## Exercise
Each line that contains the word "ζώδιό" counts once; give the total for the records below and nothing else.

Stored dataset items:
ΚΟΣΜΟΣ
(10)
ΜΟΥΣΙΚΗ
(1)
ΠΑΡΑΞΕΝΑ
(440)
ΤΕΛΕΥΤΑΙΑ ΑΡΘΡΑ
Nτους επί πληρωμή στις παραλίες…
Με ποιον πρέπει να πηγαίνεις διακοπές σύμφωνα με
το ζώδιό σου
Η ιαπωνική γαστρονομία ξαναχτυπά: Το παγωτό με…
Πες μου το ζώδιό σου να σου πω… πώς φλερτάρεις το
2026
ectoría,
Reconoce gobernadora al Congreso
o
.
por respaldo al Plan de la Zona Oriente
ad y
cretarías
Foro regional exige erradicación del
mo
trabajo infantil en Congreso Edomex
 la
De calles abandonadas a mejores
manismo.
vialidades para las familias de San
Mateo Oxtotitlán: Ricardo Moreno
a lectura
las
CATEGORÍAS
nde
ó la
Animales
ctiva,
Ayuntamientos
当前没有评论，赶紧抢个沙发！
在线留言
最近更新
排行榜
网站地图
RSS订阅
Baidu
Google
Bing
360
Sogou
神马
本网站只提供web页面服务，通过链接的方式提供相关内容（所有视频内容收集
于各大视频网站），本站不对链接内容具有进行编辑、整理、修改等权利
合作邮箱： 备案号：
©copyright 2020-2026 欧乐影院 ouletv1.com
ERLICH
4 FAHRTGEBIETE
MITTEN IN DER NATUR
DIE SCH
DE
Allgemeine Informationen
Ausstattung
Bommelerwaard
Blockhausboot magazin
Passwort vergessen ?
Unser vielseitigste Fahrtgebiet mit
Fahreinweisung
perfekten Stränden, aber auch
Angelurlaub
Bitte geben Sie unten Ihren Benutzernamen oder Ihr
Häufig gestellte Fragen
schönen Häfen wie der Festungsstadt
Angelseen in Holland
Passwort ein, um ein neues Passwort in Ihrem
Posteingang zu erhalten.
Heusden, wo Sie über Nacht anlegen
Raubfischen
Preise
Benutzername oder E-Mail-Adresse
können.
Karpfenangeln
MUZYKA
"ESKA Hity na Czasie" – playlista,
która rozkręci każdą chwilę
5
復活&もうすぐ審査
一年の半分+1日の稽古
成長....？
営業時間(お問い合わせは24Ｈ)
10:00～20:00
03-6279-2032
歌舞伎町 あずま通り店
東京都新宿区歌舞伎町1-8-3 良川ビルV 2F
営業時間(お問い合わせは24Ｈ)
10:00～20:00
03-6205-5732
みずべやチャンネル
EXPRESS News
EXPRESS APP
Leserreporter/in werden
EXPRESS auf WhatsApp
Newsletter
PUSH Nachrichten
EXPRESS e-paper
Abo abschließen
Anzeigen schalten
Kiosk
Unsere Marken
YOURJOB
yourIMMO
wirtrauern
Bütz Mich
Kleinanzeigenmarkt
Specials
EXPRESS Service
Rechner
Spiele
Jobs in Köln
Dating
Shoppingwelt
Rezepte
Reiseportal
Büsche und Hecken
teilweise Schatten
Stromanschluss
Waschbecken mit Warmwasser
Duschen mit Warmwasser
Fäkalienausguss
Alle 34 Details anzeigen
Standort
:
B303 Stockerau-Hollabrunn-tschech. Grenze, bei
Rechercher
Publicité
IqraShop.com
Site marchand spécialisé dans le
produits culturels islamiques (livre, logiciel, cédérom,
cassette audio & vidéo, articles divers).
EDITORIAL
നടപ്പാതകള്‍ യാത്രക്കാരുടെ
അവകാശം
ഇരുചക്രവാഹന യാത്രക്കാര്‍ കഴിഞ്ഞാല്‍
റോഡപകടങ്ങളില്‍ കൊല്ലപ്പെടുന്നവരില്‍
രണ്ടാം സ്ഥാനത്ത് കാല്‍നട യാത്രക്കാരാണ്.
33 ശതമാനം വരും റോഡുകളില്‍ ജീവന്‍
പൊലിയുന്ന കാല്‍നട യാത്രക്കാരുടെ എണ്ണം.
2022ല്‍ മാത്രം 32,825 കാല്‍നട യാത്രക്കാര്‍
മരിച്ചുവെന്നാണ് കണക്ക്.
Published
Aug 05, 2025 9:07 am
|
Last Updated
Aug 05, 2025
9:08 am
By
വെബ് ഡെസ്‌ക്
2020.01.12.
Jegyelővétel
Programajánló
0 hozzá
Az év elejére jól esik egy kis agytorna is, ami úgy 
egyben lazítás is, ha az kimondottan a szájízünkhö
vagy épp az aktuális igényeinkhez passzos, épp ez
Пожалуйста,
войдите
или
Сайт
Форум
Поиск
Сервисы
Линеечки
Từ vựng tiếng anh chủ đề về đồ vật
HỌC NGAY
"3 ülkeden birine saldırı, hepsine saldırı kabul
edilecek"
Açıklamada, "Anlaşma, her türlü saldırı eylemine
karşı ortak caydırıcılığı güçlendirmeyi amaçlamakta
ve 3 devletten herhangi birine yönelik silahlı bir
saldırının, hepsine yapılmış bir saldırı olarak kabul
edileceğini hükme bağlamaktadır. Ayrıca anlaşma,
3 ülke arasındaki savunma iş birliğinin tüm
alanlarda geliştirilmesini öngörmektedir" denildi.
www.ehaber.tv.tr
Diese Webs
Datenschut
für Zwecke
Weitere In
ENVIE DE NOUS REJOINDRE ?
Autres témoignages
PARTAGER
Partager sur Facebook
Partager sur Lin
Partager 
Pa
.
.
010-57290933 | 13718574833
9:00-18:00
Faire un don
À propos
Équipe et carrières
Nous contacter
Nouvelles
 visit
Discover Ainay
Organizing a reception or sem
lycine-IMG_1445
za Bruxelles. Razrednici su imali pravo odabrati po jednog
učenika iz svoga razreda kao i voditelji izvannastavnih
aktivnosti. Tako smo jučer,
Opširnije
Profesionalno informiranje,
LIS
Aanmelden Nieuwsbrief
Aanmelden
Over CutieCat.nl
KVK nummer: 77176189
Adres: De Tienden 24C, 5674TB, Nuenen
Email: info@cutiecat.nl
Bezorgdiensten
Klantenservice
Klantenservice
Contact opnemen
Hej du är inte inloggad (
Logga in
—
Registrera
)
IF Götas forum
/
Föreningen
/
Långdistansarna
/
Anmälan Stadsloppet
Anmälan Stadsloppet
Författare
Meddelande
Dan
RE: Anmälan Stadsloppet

## Written answer
2